→ **YOUR ASSIGNMENT**: Output all of the lines below exactly, and leave out each image.

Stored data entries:
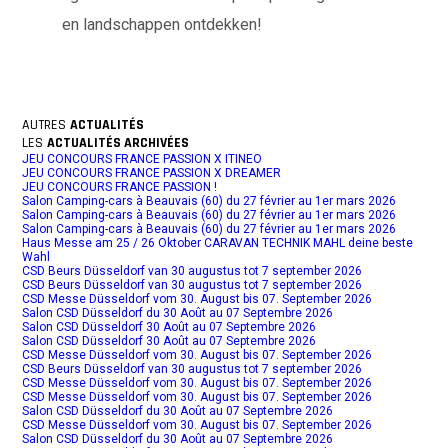
en landschappen ontdekken!
AUTRES
ACTUALITÉS
LES
ACTUALITÉS ARCHIVÉES
JEU CONCOURS FRANCE PASSION X ITINEO
JEU CONCOURS FRANCE PASSION X DREAMER
JEU CONCOURS FRANCE PASSION !
Salon Camping-cars à Beauvais (60) du 27 février au 1er mars 2026
Salon Camping-cars à Beauvais (60) du 27 février au 1er mars 2026
Salon Camping-cars à Beauvais (60) du 27 février au 1er mars 2026
Haus Messe am 25 / 26 Oktober CARAVAN TECHNIK MAHL deine beste
Wahl
CSD Beurs Düsseldorf van 30 augustus tot 7 september 2026
CSD Beurs Düsseldorf van 30 augustus tot 7 september 2026
CSD Messe Düsseldorf vom 30. August bis 07. September 2026
Salon CSD Düsseldorf du 30 Août au 07 Septembre 2026
Salon CSD Düsseldorf 30 Août au 07 Septembre 2026
Salon CSD Düsseldorf 30 Août au 07 Septembre 2026
CSD Messe Düsseldorf vom 30. August bis 07. September 2026
CSD Beurs Düsseldorf van 30 augustus tot 7 september 2026
CSD Messe Düsseldorf vom 30. August bis 07. September 2026
CSD Messe Düsseldorf vom 30. August bis 07. September 2026
Salon CSD Düsseldorf du 30 Août au 07 Septembre 2026
CSD Messe Düsseldorf vom 30. August bis 07. September 2026
Salon CSD Düsseldorf du 30 Août au 07 Septembre 2026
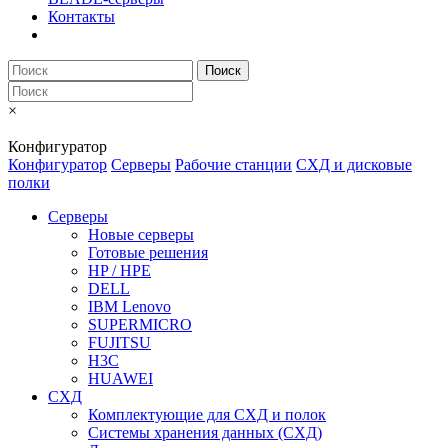
Контакты
Поиск
×
Конфигуратор
Конфигуратор
Серверы
Рабочие станции
СХД и дисковые
полки
Серверы
Новые серверы
Готовые решения
HP / HPE
DELL
IBM Lenovo
SUPERMICRO
FUJITSU
H3C
HUAWEI
СХД
Комплектующие для СХД и полок
Системы хранения данных (СХД)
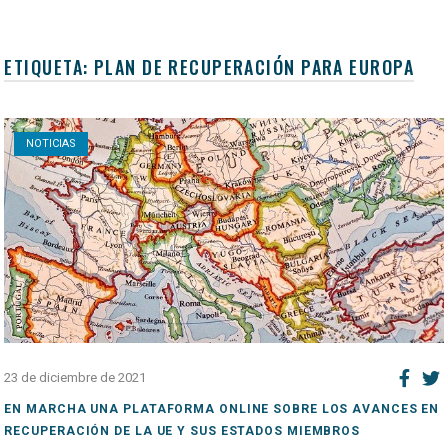
ETIQUETA:
PLAN DE RECUPERACIÓN PARA EUROPA
Open post
NOTICIAS
23 de diciembre de 2021
EN MARCHA UNA PLATAFORMA ONLINE SOBRE LOS AVANCES EN
RECUPERACIÓN DE LA UE Y SUS ESTADOS MIEMBROS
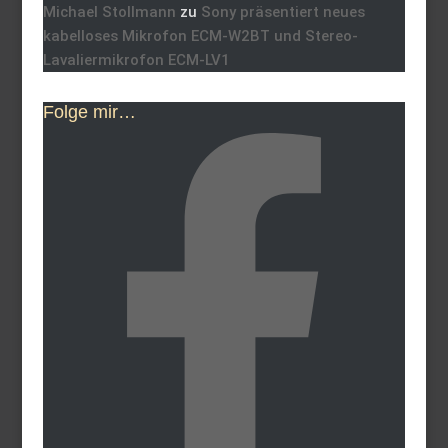
Michael Stollmann
zu
Sony präsentiert neues
kabelloses Mikrofon ECM-W2BT und Stereo-
Lavaliermikrofon ECM-LV1
Folge mir…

→ **SOLVED EXERCISE**:
en landschappen ontdekken!
AUTRES
ACTUALITÉS
LES
ACTUALITÉS ARCHIVÉES
JEU CONCOURS FRANCE PASSION X ITINEO
JEU CONCOURS FRANCE PASSION X DREAMER
JEU CONCOURS FRANCE PASSION !
Salon Camping-cars à Beauvais (60) du 27 février au 1er mars 2026
Salon Camping-cars à Beauvais (60) du 27 février au 1er mars 2026
Salon Camping-cars à Beauvais (60) du 27 février au 1er mars 2026
Haus Messe am 25 / 26 Oktober CARAVAN TECHNIK MAHL deine beste
Wahl
CSD Beurs Düsseldorf van 30 augustus tot 7 september 2026
CSD Beurs Düsseldorf van 30 augustus tot 7 september 2026
CSD Messe Düsseldorf vom 30. August bis 07. September 2026
Salon CSD Düsseldorf du 30 Août au 07 Septembre 2026
Salon CSD Düsseldorf 30 Août au 07 Septembre 2026
Salon CSD Düsseldorf 30 Août au 07 Septembre 2026
CSD Messe Düsseldorf vom 30. August bis 07. September 2026
CSD Beurs Düsseldorf van 30 augustus tot 7 september 2026
CSD Messe Düsseldorf vom 30. August bis 07. September 2026
CSD Messe Düsseldorf vom 30. August bis 07. September 2026
Salon CSD Düsseldorf du 30 Août au 07 Septembre 2026
CSD Messe Düsseldorf vom 30. August bis 07. September 2026
Salon CSD Düsseldorf du 30 Août au 07 Septembre 2026
Контакты
Поиск
×
Конфигуратор
Конфигуратор
Серверы
Рабочие станции
СХД и дисковые
полки
Серверы
Новые серверы
Готовые решения
HP / HPE
DELL
IBM Lenovo
SUPERMICRO
FUJITSU
H3C
HUAWEI
СХД
Комплектующие для СХД и полок
Системы хранения данных (СХД)
ETIQUETA:
PLAN DE RECUPERACIÓN PARA EUROPA
Open post
NOTICIAS
23 de diciembre de 2021
EN MARCHA UNA PLATAFORMA ONLINE SOBRE LOS AVANCES EN
RECUPERACIÓN DE LA UE Y SUS ESTADOS MIEMBROS
Michael Stollmann
zu
Sony präsentiert neues
kabelloses Mikrofon ECM-W2BT und Stereo-
Lavaliermikrofon ECM-LV1
Folge mir…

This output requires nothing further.